Dr. Joe Tranquillo of Bucknell University believes that engineering students can and should go deeper into the technical analyses of their innovations while at the same time developing their entrepreneurial skills. Particularly, they can create, like they do at Bucknell, a Product Archaeology Canvas that develops both technical and entrepreneurial acumen. According to Dr. Tranquillo, it’s important to know both how to design and test devices as well as gain skills that can promote innovation in any future workforce opportunity, whether it’s a startup or in private industry. In fact, most BME graduates will indeed become intrapreneurs—people who innovate within existing companies.
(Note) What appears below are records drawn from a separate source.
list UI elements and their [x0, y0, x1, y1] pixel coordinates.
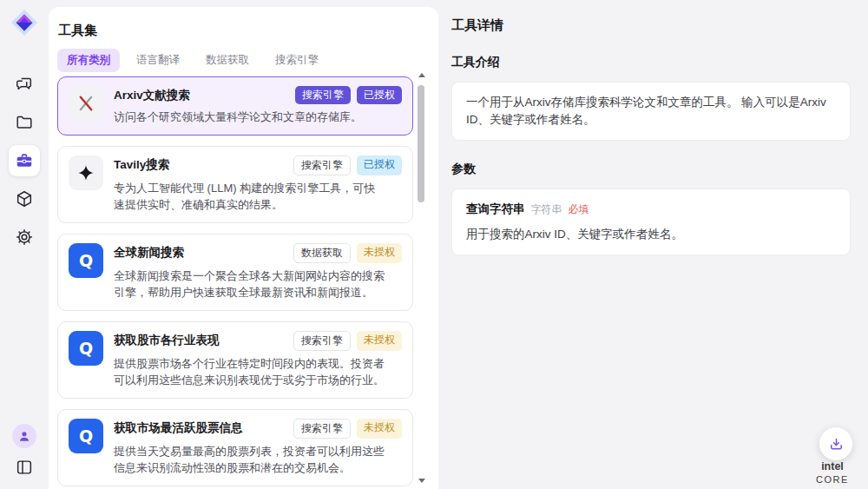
- core-word: core: [816, 474, 849, 485]
- scroll-up-arrow-icon[interactable]: [418, 73, 425, 77]
- tab-0[interactable]: 所有类别: [57, 49, 120, 72]
- param-header: 查询字符串字符串必填: [466, 201, 836, 218]
- param-name: 查询字符串: [466, 202, 525, 215]
- tool-description: 专为人工智能代理 (LLM) 构建的搜索引擎工具，可快速提供实时、准确和真实的结…: [114, 180, 386, 213]
- param-description: 用于搜索的Arxiv ID、关键字或作者姓名。: [466, 226, 836, 243]
- intel-core-logo: intel core ULTRA: [805, 459, 860, 489]
- tool-category-badge: 搜索引擎: [293, 331, 351, 351]
- param-card: 查询字符串字符串必填 用于搜索的Arxiv ID、关键字或作者姓名。: [451, 188, 851, 255]
- sidebar-nav: [9, 69, 40, 253]
- tool-title: 获取股市各行业表现: [114, 331, 220, 348]
- tool-category-badge: 数据获取: [293, 243, 351, 263]
- tool-detail-panel: 工具详情 工具介绍 一个用于从Arxiv存储库搜索科学论文和文章的工具。 输入可…: [438, 0, 868, 489]
- intro-text: 一个用于从Arxiv存储库搜索科学论文和文章的工具。 输入可以是Arxiv ID…: [466, 96, 826, 126]
- tool-list: Arxiv文献搜索 搜索引擎 已授权 访问各个研究领域大量科学论文和文章的存储库…: [57, 76, 413, 489]
- tool-status-badge: 已授权: [357, 155, 402, 175]
- tool-badges: 数据获取 未授权: [293, 243, 402, 263]
- tool-description: 提供当天交易量最高的股票列表，投资者可以利用这些信息来识别流动性强的股票和潜在的…: [114, 443, 386, 476]
- intro-card: 一个用于从Arxiv存储库搜索科学论文和文章的工具。 输入可以是Arxiv ID…: [451, 82, 851, 141]
- app-logo: [10, 8, 39, 37]
- user-avatar-icon: [16, 428, 32, 444]
- tool-title: Tavily搜索: [114, 155, 169, 173]
- tavily-icon: [69, 155, 103, 190]
- sidebar-bottom: [9, 424, 40, 480]
- sidebar-item-panel-icon[interactable]: [9, 454, 40, 480]
- tab-1[interactable]: 语言翻译: [127, 49, 189, 72]
- download-icon: [828, 436, 845, 453]
- tool-title: Arxiv文献搜索: [114, 86, 190, 103]
- sidebar-item-cube-icon[interactable]: [9, 183, 40, 215]
- category-tabs: 所有类别语言翻译数据获取搜索引擎: [57, 49, 328, 72]
- tab-2[interactable]: 数据获取: [196, 49, 259, 72]
- q-icon: Q: [69, 419, 103, 453]
- folder-icon: [15, 113, 34, 132]
- tool-category-badge: 搜索引擎: [293, 155, 351, 175]
- tool-badges: 搜索引擎 未授权: [293, 419, 402, 439]
- param-required-badge: 必填: [569, 203, 589, 215]
- sidebar-item-toolbox-icon[interactable]: [9, 145, 40, 176]
- scrollbar-thumb[interactable]: [418, 85, 424, 202]
- user-avatar-button[interactable]: [12, 424, 36, 448]
- intro-heading: 工具介绍: [451, 55, 851, 70]
- tool-description: 提供股票市场各个行业在特定时间段内的表现。投资者可以利用这些信息来识别表现优于或…: [114, 355, 386, 388]
- tool-badges: 搜索引擎 已授权: [293, 155, 402, 175]
- chat-icon: [15, 75, 34, 94]
- toolbox-icon: [15, 151, 34, 170]
- tools-panel: 工具集 所有类别语言翻译数据获取搜索引擎 Arxiv文献搜索 搜索引擎 已授权 …: [49, 7, 438, 489]
- q-icon: Q: [69, 331, 103, 366]
- tool-card[interactable]: Tavily搜索 搜索引擎 已授权 专为人工智能代理 (LLM) 构建的搜索引擎…: [57, 146, 413, 223]
- detail-title: 工具详情: [451, 17, 851, 34]
- sidebar: [0, 0, 49, 489]
- scroll-down-arrow-icon[interactable]: [418, 479, 425, 483]
- tool-status-badge: 已授权: [357, 86, 402, 104]
- arxiv-icon: [69, 86, 103, 121]
- tab-3[interactable]: 搜索引擎: [266, 49, 328, 72]
- tool-status-badge: 未授权: [357, 243, 402, 263]
- intel-wordmark: intel: [821, 460, 844, 472]
- tool-card[interactable]: Q 全球新闻搜索 数据获取 未授权 全球新闻搜索是一个聚合全球各大新闻网站内容的…: [57, 234, 413, 311]
- tool-status-badge: 未授权: [357, 331, 402, 351]
- tool-title: 获取市场最活跃股票信息: [114, 419, 243, 436]
- tool-card[interactable]: Arxiv文献搜索 搜索引擎 已授权 访问各个研究领域大量科学论文和文章的存储库…: [57, 76, 413, 135]
- gear-icon: [15, 228, 34, 247]
- cube-icon: [15, 189, 34, 208]
- tool-badges: 搜索引擎 已授权: [295, 86, 402, 104]
- tool-status-badge: 未授权: [357, 419, 402, 439]
- q-icon: Q: [69, 243, 103, 278]
- page-title: 工具集: [58, 23, 97, 39]
- params-heading: 参数: [451, 162, 851, 177]
- tool-category-badge: 搜索引擎: [295, 86, 351, 104]
- sidebar-item-folder-icon[interactable]: [9, 107, 40, 138]
- tool-card[interactable]: Q 获取股市各行业表现 搜索引擎 未授权 提供股票市场各个行业在特定时间段内的表…: [57, 321, 413, 399]
- tool-badges: 搜索引擎 未授权: [293, 331, 402, 351]
- sidebar-item-chat-icon[interactable]: [9, 69, 40, 100]
- panel-icon: [15, 458, 34, 477]
- sidebar-item-gear-icon[interactable]: [9, 221, 40, 253]
- scrollbar[interactable]: [418, 71, 425, 485]
- tool-card[interactable]: Q 获取市场最活跃股票信息 搜索引擎 未授权 提供当天交易量最高的股票列表，投资…: [57, 409, 413, 486]
- param-type: 字符串: [531, 203, 562, 215]
- tool-description: 全球新闻搜索是一个聚合全球各大新闻网站内容的搜索引擎，帮助用户快速获取全球最新资…: [114, 268, 386, 301]
- download-button[interactable]: [819, 427, 852, 460]
- tool-description: 访问各个研究领域大量科学论文和文章的存储库。: [114, 109, 386, 125]
- tool-title: 全球新闻搜索: [114, 243, 184, 261]
- tool-category-badge: 搜索引擎: [293, 419, 351, 439]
For its part, the audience at the ASEE panel identified two themes:
- Many faculty are currently incorporating entrepreneurship into their capstone design courses without even realizing it. Dr. Goldberg thinks this may be because they don’t consider what they’re teaching to be entrepreneurship.
- There are many definitions of entrepreneurship being used by faculty. It is not clear exactly what is meant by “entrepreneur” or “entrepreneurship”. According to Dr. Goldberg, we (the capstone community) need an operational definition of entrepreneur that we can agree on so we are all speaking the same language.
VentureWell President and ASEE panelist Phil Weilerstein–and everyone else at VentureWelll–believes in the value of the entrepreneurial capstone. Research has shown that entrepreneurial capstones:
- Boost GPA and retention rates of engineering students.
- Provide students with the skills and attitudes needed to contribute to existing organizations and pursue their own ventures.
- Have the potential to address current and anticipated workforce demands.
For us, the key is developing BME entrepreneurial literacy. BME students are in a unique situation, being at the interface of medicine, which gives rise to the need for new technologies; engineering and science, which provide the means for realization; and business, which provides the vehicle for delivery. Leaders at this triple interface are BME entrepreneurs—and the education necessary to participate at this interface takes place in entrepreneurial capstones.
VentureWell’s role is to stimulate and support opportunities for BME students to become innovators and entrepreneurs. VentureWell does this by supporting program activities that build innovation and entrepreneurship curriculum as well as engaging in grant-making and hosting competitions to support emerging student entrepreneurs.
In short, VentureWell believes an entrepreneurially inclined capstone experience can be a catalyst, providing students with the skills and attitudes needed to propel the innovation economy and help solve the world’s intractable problems. Faculty are confronted with a moral obligation to prepare students for the real world, and the capstone design course is poised to respond to that call.